Discover what I learnt about organic milk when I spent a day on an organic dairy farm in the beautiful Sussex countryside. Plus a lovely easy recipe for Vanilla Crème Brûlée, made using Arla Organic Free Range Milk.
I am a huge fan of organic food and organic dairy in particular, so when I was contacted by the team at Arla Foods and asked if I would like to spend a day visiting Cockhaise Farm, an organic dairy farm in Sussex, just half an hour’s drive from my house, I didn’t have to be asked twice!
We were greeted by Dan Burdett, the 3rd generation farmer who owns Cockhaise Farm, as well as representatives from Arla Foods and given a brief introduction to Arla and the world of organic milk.
Who exactly are Arla Foods and what do they do?
Arla is a farmer owned cooperative, which means that it’s the farmers themselves who own the business and 84 of those farmer owners are organic dairy farmers like Dan.
Arla’s beginnings date back to the 1880s when dairy farmers in Denmark and Sweden joined forces with a common mission to produce the very best dairy products and create new opportunities for business growth.
Today Arla has farmer owners in 7 countries across Europe.
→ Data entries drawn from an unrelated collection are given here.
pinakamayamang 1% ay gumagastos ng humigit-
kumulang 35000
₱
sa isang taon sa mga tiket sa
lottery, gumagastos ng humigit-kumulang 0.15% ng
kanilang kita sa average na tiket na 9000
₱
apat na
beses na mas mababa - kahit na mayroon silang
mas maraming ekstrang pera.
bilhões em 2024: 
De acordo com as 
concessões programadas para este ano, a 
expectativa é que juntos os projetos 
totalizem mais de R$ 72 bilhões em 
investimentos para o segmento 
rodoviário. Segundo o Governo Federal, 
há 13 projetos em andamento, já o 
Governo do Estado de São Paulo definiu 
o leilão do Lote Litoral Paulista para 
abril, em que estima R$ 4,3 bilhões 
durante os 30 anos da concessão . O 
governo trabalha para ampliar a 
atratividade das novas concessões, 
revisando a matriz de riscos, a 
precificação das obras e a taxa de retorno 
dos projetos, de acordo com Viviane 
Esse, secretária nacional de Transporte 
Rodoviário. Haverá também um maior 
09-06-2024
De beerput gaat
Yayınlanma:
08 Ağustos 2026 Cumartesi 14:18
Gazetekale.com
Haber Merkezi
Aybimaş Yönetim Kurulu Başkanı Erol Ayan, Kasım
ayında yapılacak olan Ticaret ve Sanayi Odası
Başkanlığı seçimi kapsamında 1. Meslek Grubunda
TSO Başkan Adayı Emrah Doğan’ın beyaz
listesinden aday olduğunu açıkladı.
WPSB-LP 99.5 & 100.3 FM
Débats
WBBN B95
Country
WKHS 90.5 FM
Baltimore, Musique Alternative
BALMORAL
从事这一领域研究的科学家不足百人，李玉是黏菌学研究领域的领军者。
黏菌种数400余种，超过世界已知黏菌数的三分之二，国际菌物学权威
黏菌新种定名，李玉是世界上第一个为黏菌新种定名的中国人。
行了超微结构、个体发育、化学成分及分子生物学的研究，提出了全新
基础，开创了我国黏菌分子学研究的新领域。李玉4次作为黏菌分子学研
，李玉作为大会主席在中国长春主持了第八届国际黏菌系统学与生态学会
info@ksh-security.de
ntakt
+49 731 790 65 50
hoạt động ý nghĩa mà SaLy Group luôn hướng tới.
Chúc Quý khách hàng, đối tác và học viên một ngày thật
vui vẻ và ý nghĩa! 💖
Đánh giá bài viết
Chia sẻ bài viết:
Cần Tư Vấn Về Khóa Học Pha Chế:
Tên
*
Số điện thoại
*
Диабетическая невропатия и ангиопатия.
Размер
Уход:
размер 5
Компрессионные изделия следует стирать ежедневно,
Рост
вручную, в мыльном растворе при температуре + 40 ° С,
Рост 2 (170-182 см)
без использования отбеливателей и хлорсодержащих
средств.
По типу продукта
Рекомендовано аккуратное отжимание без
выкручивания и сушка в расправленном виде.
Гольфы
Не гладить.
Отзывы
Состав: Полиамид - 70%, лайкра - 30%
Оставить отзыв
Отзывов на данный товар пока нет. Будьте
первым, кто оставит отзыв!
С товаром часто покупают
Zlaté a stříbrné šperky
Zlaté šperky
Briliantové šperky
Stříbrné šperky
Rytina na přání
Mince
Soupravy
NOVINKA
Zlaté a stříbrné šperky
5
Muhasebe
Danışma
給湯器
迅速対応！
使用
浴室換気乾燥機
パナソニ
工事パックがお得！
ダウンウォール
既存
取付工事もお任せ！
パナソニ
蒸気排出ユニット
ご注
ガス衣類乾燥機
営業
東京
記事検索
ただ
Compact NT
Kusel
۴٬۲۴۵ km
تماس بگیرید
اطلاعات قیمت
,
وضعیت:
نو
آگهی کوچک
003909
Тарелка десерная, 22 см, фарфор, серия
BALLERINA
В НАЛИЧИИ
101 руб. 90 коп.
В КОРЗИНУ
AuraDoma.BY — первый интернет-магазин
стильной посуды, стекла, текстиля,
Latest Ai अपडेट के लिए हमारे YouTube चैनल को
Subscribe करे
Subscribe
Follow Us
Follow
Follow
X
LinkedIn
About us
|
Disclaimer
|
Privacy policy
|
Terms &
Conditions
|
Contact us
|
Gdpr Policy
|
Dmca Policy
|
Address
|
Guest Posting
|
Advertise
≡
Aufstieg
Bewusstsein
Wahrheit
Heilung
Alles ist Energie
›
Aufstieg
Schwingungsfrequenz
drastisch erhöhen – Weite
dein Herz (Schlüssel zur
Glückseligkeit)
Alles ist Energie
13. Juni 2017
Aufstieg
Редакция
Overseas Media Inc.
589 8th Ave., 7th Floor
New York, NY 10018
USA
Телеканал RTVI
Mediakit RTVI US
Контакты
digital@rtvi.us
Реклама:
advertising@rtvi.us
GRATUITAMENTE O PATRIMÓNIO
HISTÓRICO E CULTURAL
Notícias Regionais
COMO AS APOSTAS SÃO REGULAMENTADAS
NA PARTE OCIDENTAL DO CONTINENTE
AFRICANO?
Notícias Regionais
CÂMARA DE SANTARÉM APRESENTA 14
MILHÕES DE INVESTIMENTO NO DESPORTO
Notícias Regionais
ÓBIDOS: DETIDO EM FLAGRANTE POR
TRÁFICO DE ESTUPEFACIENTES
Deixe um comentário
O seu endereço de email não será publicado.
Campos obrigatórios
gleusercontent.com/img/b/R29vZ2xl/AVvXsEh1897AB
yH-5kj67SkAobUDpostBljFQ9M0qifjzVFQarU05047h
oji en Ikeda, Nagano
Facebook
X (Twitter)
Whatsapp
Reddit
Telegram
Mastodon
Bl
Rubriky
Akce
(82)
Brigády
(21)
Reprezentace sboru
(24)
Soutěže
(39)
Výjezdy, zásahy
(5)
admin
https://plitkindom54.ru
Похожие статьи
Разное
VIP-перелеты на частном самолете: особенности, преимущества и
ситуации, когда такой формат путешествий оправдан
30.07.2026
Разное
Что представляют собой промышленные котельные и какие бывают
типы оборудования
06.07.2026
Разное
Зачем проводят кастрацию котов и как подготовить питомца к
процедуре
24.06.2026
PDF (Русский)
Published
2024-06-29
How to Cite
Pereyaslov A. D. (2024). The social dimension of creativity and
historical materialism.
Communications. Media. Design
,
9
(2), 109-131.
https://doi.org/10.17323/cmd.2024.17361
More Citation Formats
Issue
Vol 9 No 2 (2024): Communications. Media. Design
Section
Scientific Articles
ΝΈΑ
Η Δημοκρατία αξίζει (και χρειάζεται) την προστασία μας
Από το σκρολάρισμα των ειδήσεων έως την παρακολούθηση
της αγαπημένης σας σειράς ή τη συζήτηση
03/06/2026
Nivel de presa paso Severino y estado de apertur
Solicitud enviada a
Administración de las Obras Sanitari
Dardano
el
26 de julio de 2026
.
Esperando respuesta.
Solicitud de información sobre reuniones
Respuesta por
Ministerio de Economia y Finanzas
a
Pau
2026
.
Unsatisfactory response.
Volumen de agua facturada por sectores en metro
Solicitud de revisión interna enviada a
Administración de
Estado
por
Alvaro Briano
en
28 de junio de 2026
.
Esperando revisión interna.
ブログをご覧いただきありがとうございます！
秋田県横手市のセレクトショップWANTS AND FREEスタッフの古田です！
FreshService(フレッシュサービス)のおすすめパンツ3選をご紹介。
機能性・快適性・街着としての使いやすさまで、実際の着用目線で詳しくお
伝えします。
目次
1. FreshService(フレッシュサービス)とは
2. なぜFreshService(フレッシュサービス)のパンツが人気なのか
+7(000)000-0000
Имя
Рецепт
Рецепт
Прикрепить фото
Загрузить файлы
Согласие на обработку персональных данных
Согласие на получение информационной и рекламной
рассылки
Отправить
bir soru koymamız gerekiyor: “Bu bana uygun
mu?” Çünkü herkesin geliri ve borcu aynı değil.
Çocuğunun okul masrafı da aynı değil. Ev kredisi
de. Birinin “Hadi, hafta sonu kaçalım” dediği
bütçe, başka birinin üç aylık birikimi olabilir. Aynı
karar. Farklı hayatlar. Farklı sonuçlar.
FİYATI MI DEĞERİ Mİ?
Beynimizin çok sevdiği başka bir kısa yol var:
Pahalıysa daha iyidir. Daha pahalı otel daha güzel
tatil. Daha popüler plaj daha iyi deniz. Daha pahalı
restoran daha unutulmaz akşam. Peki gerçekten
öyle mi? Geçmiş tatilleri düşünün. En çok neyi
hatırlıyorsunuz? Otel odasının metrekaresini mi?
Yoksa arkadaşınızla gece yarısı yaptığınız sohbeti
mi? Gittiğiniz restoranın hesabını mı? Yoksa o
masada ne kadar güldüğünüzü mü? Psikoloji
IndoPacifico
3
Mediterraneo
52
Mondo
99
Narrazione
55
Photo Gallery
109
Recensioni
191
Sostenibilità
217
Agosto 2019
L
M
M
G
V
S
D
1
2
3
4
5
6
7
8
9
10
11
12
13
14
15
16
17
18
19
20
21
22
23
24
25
They are still passionate about providing the best dairy products, and are at the forefront of organic milk production in the UK. They help farmers achieve things together that individual farmers could never achieve on their own, for example providing price stability and marketing support.
Organic dairy farming at Cockhaise Farm
Dan Burdett is following in the footsteps of his father, who first came to Cockhaise Farm 31 years ago as the farm manager and later bought the farm. Dan’s father began to develop an interest in organic farming back in the early 1990s, discovering that an organic way of farming was not only better for the environment and for his cows, but it actually made solid business sense and the farm became fully organic in 2001, after a 2 year interim phase.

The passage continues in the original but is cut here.